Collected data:
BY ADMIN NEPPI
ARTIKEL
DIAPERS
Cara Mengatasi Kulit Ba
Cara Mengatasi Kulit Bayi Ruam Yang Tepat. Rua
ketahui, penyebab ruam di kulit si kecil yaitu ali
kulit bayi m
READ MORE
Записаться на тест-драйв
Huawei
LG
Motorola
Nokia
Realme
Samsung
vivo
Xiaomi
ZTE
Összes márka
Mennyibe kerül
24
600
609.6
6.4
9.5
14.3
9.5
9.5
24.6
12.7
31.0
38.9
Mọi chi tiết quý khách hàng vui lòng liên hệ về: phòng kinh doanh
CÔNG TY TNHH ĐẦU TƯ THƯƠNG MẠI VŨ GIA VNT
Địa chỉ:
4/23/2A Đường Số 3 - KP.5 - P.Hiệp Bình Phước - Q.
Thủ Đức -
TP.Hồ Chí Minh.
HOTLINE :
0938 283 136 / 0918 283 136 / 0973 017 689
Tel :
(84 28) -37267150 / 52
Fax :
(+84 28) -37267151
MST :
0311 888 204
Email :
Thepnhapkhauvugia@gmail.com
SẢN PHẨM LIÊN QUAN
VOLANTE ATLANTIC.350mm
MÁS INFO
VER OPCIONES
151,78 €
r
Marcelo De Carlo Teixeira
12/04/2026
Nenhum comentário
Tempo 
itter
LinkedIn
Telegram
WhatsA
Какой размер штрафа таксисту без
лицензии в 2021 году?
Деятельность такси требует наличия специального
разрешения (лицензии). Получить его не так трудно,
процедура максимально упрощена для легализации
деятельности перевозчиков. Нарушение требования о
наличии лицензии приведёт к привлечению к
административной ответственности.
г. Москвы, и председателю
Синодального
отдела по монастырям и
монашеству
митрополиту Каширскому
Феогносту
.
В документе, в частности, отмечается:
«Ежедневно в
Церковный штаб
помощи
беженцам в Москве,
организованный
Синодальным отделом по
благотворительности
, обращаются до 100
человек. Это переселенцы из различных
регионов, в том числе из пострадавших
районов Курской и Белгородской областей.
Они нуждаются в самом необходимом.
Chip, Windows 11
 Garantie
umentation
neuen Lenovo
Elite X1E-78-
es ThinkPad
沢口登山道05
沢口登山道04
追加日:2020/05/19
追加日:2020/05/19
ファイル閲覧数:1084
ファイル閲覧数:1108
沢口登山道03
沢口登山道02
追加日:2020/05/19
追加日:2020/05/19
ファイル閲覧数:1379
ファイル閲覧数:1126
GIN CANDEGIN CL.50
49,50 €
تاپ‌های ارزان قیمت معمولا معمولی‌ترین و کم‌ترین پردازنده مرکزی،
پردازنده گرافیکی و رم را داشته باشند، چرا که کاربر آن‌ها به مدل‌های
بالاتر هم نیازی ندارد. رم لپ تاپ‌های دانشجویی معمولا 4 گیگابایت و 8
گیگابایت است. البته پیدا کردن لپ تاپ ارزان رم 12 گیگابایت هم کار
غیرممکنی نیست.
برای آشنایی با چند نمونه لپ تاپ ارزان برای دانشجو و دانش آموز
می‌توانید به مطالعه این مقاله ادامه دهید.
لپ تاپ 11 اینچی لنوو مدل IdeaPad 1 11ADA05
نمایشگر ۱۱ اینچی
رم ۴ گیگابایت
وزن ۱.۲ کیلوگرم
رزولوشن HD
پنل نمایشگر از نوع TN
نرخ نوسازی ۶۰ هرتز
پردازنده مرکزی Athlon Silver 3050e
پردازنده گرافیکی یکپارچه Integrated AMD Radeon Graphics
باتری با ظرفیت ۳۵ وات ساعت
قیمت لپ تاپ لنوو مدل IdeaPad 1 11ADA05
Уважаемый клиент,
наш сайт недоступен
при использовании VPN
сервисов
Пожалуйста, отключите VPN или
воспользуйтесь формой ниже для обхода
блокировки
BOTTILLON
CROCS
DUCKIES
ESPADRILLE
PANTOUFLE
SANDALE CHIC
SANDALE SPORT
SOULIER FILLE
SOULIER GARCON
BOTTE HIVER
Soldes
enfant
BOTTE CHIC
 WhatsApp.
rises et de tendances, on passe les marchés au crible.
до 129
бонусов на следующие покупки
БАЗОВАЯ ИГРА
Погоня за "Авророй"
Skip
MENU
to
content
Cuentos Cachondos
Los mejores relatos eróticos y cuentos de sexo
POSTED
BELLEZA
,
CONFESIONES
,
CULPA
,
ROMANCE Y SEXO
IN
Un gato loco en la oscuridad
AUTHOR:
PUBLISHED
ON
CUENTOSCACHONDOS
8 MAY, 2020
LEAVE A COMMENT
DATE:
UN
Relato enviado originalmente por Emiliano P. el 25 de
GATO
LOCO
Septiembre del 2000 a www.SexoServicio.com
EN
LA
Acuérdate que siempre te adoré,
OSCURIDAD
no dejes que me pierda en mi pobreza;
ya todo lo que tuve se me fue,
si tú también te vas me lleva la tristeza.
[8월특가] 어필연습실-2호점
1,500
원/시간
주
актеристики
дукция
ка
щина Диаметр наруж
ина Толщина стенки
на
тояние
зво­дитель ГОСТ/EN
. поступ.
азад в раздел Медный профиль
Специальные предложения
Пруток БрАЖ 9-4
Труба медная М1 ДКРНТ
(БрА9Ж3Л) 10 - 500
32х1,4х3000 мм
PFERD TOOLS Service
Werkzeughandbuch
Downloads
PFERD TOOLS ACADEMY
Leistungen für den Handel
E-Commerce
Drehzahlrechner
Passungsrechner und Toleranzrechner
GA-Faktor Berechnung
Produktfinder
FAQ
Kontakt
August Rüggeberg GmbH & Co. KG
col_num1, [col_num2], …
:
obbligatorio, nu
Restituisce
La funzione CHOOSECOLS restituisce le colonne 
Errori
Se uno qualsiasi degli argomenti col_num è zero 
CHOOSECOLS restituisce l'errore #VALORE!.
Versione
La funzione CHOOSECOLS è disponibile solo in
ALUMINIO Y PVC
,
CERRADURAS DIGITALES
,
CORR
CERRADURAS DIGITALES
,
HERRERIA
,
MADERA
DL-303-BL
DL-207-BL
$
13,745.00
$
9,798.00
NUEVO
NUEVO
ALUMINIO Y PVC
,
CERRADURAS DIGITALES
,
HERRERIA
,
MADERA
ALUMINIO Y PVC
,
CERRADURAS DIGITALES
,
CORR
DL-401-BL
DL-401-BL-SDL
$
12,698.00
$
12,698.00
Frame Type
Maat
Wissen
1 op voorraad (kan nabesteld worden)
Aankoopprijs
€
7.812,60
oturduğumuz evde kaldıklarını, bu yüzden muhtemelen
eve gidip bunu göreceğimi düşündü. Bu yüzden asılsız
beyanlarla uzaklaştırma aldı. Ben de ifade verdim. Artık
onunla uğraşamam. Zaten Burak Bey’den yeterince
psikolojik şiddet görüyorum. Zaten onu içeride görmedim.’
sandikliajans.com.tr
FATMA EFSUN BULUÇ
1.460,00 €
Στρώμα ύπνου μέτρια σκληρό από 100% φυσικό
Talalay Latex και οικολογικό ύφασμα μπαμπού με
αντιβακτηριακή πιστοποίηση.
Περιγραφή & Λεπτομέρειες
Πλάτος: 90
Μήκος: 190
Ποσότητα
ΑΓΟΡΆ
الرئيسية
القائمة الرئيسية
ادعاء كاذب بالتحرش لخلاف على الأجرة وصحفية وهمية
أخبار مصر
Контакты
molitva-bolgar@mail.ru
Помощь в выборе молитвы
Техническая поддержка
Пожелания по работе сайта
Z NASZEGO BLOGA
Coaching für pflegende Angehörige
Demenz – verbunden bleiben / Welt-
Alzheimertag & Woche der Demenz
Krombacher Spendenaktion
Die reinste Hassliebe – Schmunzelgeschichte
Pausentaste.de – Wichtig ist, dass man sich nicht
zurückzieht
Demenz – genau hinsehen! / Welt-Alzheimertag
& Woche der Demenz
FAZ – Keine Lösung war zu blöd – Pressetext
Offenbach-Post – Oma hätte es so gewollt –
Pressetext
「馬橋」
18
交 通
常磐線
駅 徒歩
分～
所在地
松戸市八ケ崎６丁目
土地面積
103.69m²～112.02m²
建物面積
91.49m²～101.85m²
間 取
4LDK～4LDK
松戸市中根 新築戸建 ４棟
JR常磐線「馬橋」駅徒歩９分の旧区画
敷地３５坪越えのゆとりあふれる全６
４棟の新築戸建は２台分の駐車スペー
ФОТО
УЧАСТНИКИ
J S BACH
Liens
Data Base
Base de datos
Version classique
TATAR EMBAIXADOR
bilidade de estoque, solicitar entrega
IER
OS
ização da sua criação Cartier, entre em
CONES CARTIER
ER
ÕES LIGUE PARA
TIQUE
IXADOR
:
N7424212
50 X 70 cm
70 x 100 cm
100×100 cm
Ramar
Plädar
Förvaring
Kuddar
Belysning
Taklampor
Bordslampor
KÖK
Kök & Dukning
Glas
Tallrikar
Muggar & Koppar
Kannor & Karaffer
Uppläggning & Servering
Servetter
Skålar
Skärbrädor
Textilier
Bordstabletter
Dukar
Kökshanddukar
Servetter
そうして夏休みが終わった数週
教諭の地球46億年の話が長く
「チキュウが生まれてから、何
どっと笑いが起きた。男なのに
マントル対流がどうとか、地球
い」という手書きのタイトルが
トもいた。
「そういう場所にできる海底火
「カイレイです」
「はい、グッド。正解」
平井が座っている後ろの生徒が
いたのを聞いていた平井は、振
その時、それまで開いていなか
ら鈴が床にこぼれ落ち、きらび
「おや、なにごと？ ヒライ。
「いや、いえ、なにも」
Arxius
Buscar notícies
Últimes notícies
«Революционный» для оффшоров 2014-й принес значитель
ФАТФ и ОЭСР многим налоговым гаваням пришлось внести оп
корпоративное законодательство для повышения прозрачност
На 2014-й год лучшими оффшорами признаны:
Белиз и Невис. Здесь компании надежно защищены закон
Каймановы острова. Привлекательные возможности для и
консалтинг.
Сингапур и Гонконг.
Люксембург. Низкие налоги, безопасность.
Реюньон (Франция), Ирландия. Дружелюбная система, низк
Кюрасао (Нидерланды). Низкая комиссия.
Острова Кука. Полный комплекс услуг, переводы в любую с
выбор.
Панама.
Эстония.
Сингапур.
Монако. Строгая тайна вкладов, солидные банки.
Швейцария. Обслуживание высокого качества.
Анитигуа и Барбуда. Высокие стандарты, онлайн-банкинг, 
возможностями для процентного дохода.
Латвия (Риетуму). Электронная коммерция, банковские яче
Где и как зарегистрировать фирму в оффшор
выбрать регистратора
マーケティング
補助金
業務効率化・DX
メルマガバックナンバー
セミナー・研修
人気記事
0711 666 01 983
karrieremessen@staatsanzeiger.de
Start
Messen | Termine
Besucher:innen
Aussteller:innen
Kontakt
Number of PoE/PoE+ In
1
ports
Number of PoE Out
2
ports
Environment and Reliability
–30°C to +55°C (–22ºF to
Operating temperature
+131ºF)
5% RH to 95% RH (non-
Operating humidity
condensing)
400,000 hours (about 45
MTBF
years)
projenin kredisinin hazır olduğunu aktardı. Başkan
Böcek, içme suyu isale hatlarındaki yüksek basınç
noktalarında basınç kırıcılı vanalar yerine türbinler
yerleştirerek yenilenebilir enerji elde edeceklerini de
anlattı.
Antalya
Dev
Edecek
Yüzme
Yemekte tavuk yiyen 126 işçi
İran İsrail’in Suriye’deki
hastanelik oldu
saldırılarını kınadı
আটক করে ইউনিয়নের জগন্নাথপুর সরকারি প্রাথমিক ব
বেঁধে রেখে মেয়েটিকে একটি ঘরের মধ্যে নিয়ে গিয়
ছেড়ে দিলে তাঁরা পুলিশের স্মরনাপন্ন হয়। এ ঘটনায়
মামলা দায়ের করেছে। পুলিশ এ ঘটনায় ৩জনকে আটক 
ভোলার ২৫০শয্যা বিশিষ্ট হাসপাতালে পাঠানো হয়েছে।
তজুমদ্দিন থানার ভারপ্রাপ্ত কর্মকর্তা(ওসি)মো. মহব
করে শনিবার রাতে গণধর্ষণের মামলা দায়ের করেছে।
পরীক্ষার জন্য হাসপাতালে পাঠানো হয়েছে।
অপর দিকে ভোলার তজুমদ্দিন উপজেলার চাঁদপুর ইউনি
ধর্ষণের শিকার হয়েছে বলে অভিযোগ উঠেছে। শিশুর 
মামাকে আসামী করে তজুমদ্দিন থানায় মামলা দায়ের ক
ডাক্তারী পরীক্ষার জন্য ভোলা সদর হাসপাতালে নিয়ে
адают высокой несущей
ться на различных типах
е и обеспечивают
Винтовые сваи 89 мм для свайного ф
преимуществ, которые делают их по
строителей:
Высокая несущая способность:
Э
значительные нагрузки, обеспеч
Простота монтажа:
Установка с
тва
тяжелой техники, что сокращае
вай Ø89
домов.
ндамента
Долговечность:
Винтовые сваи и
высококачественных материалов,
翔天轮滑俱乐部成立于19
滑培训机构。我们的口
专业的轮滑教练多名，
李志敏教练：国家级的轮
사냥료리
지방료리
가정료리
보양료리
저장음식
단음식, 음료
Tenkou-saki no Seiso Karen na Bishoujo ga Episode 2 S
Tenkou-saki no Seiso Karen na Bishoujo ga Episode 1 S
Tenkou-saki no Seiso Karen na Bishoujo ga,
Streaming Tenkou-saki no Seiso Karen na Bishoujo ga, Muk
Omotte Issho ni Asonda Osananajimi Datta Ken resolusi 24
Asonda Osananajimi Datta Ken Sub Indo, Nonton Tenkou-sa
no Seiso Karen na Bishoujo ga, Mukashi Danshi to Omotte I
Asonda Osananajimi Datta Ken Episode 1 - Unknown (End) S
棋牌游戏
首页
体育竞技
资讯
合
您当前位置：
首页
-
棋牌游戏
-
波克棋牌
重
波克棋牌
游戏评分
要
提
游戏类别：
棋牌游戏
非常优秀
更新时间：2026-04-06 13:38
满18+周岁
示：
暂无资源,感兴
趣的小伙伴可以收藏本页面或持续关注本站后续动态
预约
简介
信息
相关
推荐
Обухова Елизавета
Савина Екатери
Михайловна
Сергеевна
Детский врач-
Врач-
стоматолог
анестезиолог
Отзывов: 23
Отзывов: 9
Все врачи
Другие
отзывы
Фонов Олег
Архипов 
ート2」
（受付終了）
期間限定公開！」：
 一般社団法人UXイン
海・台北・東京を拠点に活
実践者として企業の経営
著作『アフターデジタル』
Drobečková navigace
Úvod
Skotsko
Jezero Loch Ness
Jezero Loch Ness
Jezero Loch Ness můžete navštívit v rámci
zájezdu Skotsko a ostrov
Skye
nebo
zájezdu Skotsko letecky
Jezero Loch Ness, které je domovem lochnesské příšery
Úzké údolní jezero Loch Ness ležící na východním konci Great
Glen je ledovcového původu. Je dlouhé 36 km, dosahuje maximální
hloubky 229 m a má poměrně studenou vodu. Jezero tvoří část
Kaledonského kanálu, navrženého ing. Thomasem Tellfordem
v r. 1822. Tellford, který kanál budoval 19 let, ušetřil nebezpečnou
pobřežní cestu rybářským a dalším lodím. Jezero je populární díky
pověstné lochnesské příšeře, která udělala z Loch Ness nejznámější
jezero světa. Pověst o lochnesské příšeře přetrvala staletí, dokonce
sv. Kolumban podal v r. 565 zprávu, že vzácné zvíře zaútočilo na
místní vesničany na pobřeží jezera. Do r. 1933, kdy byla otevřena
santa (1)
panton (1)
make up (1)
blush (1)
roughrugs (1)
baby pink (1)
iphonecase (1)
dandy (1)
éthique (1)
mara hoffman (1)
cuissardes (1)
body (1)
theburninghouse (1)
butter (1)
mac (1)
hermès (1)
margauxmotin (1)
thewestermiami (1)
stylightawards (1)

What is being asked:
The expected output is the exact run of lines from the start of the entries through the line with "SẢN PHẨM LIÊN QUAN", inclusive.

Solution for this problem:
BY ADMIN NEPPI
ARTIKEL
DIAPERS
Cara Mengatasi Kulit Ba
Cara Mengatasi Kulit Bayi Ruam Yang Tepat. Rua
ketahui, penyebab ruam di kulit si kecil yaitu ali
kulit bayi m
READ MORE
Записаться на тест-драйв
Huawei
LG
Motorola
Nokia
Realme
Samsung
vivo
Xiaomi
ZTE
Összes márka
Mennyibe kerül
24
600
609.6
6.4
9.5
14.3
9.5
9.5
24.6
12.7
31.0
38.9
Mọi chi tiết quý khách hàng vui lòng liên hệ về: phòng kinh doanh
CÔNG TY TNHH ĐẦU TƯ THƯƠNG MẠI VŨ GIA VNT
Địa chỉ:
4/23/2A Đường Số 3 - KP.5 - P.Hiệp Bình Phước - Q.
Thủ Đức -
TP.Hồ Chí Minh.
HOTLINE :
0938 283 136 / 0918 283 136 / 0973 017 689
Tel :
(84 28) -37267150 / 52
Fax :
(+84 28) -37267151
MST :
0311 888 204
Email :
Thepnhapkhauvugia@gmail.com
SẢN PHẨM LIÊN QUAN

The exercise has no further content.